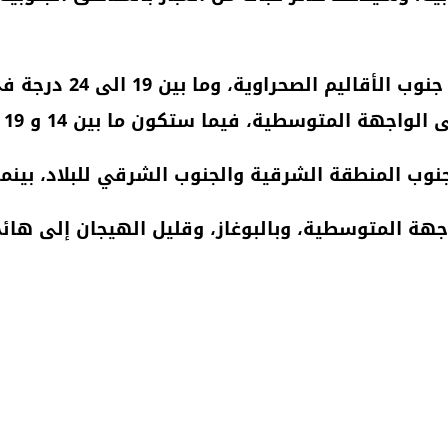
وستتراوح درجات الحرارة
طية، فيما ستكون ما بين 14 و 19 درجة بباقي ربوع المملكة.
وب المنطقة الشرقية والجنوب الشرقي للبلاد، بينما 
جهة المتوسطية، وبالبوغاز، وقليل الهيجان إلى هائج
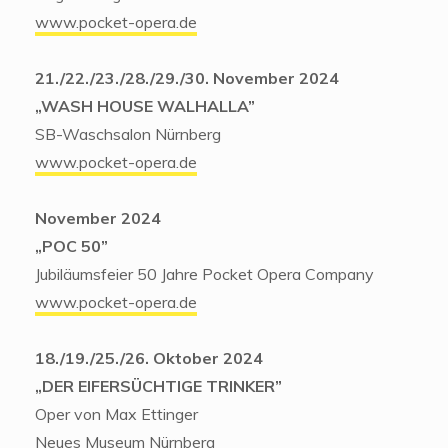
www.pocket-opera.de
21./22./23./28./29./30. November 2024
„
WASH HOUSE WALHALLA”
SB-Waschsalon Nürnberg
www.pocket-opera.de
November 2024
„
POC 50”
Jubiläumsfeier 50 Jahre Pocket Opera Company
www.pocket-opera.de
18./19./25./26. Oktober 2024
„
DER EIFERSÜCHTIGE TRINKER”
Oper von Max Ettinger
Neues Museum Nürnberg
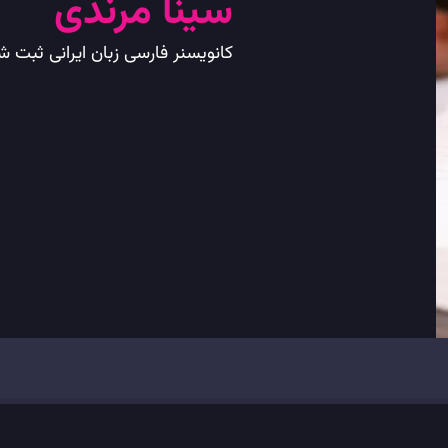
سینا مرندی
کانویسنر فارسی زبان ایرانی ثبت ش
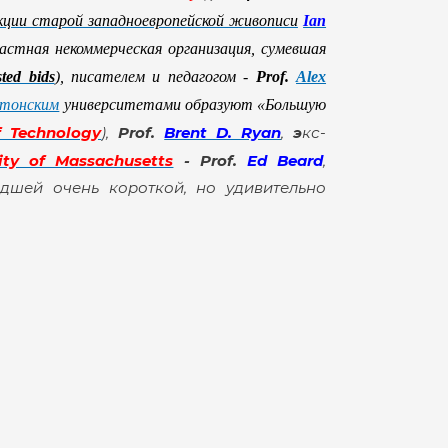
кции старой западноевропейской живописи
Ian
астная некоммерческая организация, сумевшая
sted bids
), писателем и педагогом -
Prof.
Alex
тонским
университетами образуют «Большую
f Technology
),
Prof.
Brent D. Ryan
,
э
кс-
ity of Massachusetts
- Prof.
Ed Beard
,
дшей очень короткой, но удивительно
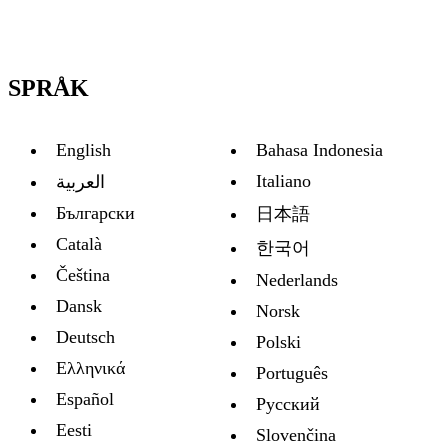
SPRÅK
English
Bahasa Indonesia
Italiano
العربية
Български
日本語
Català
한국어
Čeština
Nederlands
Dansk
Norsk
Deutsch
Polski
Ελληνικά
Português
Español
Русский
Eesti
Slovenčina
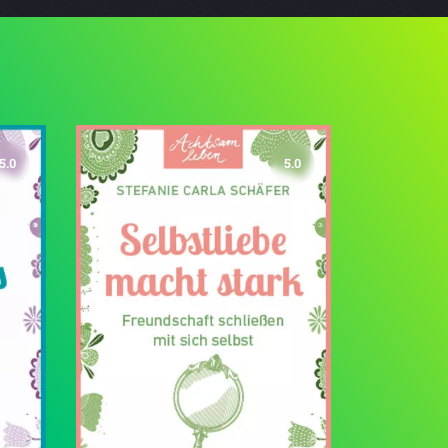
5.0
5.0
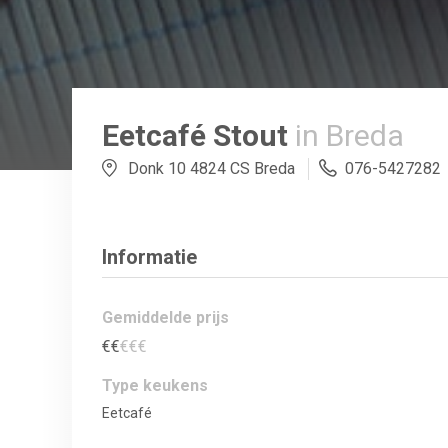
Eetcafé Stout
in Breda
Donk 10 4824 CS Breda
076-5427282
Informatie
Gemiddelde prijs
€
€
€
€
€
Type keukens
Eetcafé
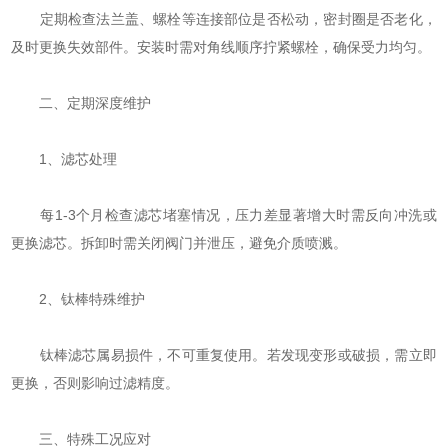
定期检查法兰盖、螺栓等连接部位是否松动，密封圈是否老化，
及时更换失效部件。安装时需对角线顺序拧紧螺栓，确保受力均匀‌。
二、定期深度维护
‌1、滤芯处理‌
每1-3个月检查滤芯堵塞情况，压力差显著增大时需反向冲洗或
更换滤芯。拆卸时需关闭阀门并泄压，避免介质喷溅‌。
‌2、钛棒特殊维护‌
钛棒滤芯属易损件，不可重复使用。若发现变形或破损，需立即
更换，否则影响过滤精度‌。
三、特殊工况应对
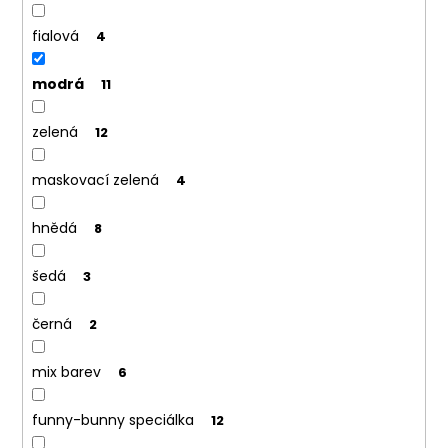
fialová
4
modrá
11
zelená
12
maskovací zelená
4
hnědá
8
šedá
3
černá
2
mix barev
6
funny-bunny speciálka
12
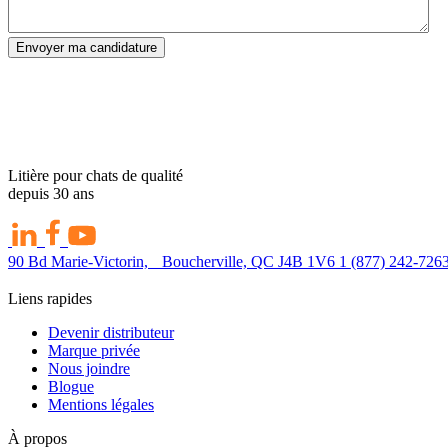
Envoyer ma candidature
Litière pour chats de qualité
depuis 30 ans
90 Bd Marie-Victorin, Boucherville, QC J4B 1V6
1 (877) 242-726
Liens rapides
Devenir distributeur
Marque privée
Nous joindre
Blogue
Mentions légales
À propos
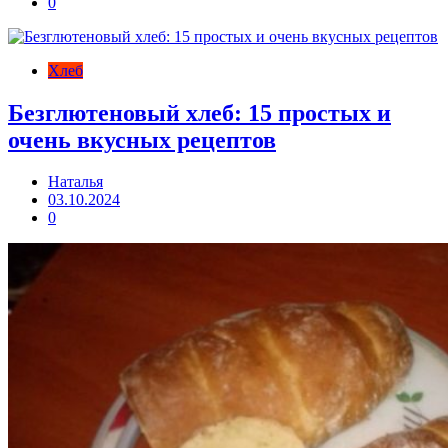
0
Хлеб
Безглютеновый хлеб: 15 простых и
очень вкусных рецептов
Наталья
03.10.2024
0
----
Without the pictures, repeat the entries above line by line, from the first through the one that contains "Type keukens", both ends included.

وستتراوح درجات الحرارة
طية، فيما ستكون ما بين 14 و 19 درجة بباقي ربوع المملكة.
وب المنطقة الشرقية والجنوب الشرقي للبلاد، بينما 
جهة المتوسطية، وبالبوغاز، وقليل الهيجان إلى هائج
www.pocket-opera.de
21./22./23./28./29./30. November 2024
„
WASH HOUSE WALHALLA”
SB-Waschsalon Nürnberg
www.pocket-opera.de
November 2024
„
POC 50”
Jubiläumsfeier 50 Jahre Pocket Opera Company
www.pocket-opera.de
18./19./25./26. Oktober 2024
„
DER EIFERSÜCHTIGE TRINKER”
Oper von Max Ettinger
Neues Museum Nürnberg
سینا مرندی
کانویسنر فارسی زبان ایرانی ثبت ش
кции старой западноевропейской живописи
Ian
астная некоммерческая организация, сумевшая
sted bids
), писателем и педагогом -
Prof.
Alex
тонским
университетами образуют «Большую
f Technology
),
Prof.
Brent D. Ryan
,
э
кс-
ity of Massachusetts
- Prof.
Ed Beard
,
дшей очень короткой, но удивительно
SPRÅK
English
Bahasa Indonesia
Italiano
العربية
Български
日本語
Català
한국어
Čeština
Nederlands
Dansk
Norsk
Deutsch
Polski
Ελληνικά
Português
Español
Русский
Eesti
Slovenčina
5.0
5.0
Eetcafé Stout
in Breda
Donk 10 4824 CS Breda
076-5427282
Informatie
Gemiddelde prijs
€
€
€
€
€
Type keukens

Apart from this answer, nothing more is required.